§ **Assignment**: Once you reach the line with "发展又抑制了实际收入的增长，导致民粹主义崛起。而新冠疫情危" in the material below, copy each line exactly up to and including the line with "votre projet web ?", and skip the pictures.

§ **Data provided**:
* * * * * * *

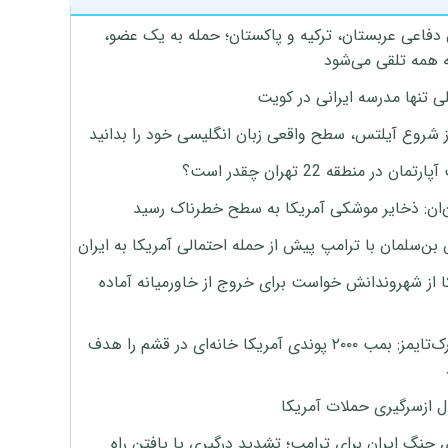
 دفاعی عربستان، ترکیه و پاکستان؛ حمله به یک عضو،
 همه تلقی می‌شود
ی تنها مدرسه ایرانی در کویت
ز شروع آیلتس، سطح واقعی زبان انگلیسی خود را بدانید
تمان در منطقه 22 تهران چقدر است؟
‌ان: ذخایر موشکی آمریکا به سطح خطرناک رسید
بن‌سلمان با ترامپ پیش از حمله احتمالی آمریکا به ایران
ا از شهروندانش خواست برای خروج از خاورمیانه آماده
نیویورک‌تایمز: بمب ۲۰۰۰ پوندی آمریکا خانه‌ای در قشم را هدف
ل ازسرگیری حملات آمریکا
 جنگ ایران برای ترامپ؛ تشدید درگیری یا یافتن راه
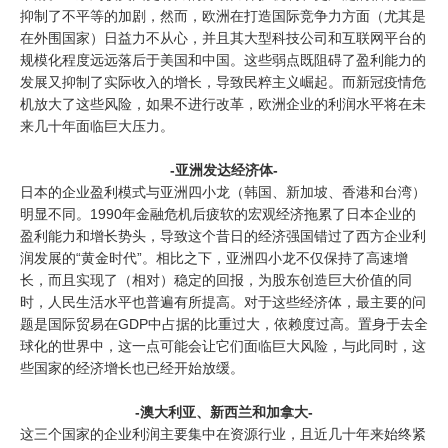
抑制了不平等的加剧，然而，欧洲在打造国际竞争力方面（尤其是
在外围国家）日益力不从心，并且其大型科技公司和互联网平台的
规模化程度远远落后于美国和中国。这些弱点既阻碍了盈利能力的
发展又抑制了实际收入的增长，导致民粹主义崛起。而新冠疫情危
机放大了这些风险，如果不进行改革，欧洲企业的利润水平将在未
来几十年面临巨大压力。
-亚洲发达经济体-
日本的企业盈利模式与亚洲四小龙（韩国、新加坡、香港和台湾）
明显不同。1990年金融危机后疲软的宏观经济拖累了日本企业的
盈利能力和增长势头，导致这个昔日的经济强国错过了西方企业利
润发展的“黄金时代”。相比之下，亚洲四小龙不仅保持了高速增
长，而且实现了（相对）稳定的回报，为股东创造巨大价值的同
时，人民生活水平也普遍有所提高。对于这些经济体，最主要的问
题是国际贸易在GDP中占据的比重过大，依赖度过高。置身于去全
球化的世界中，这一点可能会让它们面临巨大风险，与此同时，这
些国家的经济增长也已经开始放缓。
-澳大利亚、新西兰和加拿大-
这三个国家的企业利润主要集中在资源行业，且近几十年来始终紧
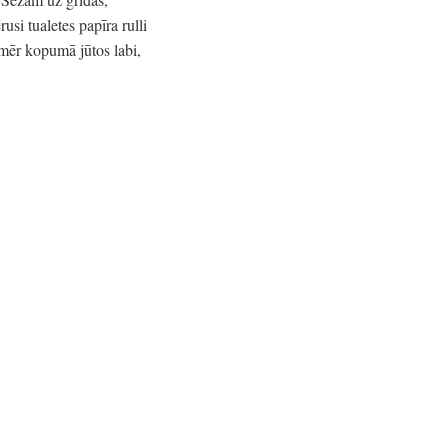
si tualetes papīra rulli
mēr kopumā jūtos labi,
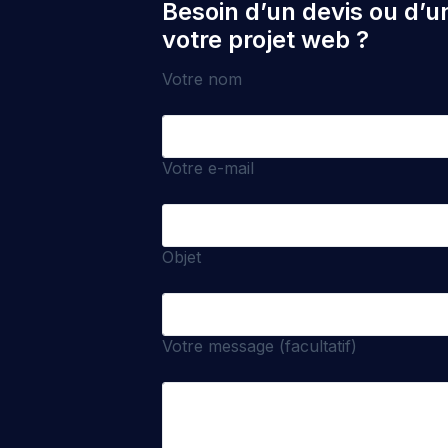
Besoin d’un devis ou d’u
votre projet web ?
Votre nom
Votre e-mail
Objet
Votre message (facultatif)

* * * * * * *

§ **Written response**:
发展又抑制了实际收入的增长，导致民粹主义崛起。而新冠疫情危
机放大了这些风险，如果不进行改革，欧洲企业的利润水平将在未
来几十年面临巨大压力。
-亚洲发达经济体-
日本的企业盈利模式与亚洲四小龙（韩国、新加坡、香港和台湾）
明显不同。1990年金融危机后疲软的宏观经济拖累了日本企业的
盈利能力和增长势头，导致这个昔日的经济强国错过了西方企业利
润发展的“黄金时代”。相比之下，亚洲四小龙不仅保持了高速增
长，而且实现了（相对）稳定的回报，为股东创造巨大价值的同
时，人民生活水平也普遍有所提高。对于这些经济体，最主要的问
题是国际贸易在GDP中占据的比重过大，依赖度过高。置身于去全
球化的世界中，这一点可能会让它们面临巨大风险，与此同时，这
些国家的经济增长也已经开始放缓。
-澳大利亚、新西兰和加拿大-
这三个国家的企业利润主要集中在资源行业，且近几十年来始终紧
si tualetes papīra rulli
mēr kopumā jūtos labi,
Besoin d’un devis ou d’u
votre projet web ?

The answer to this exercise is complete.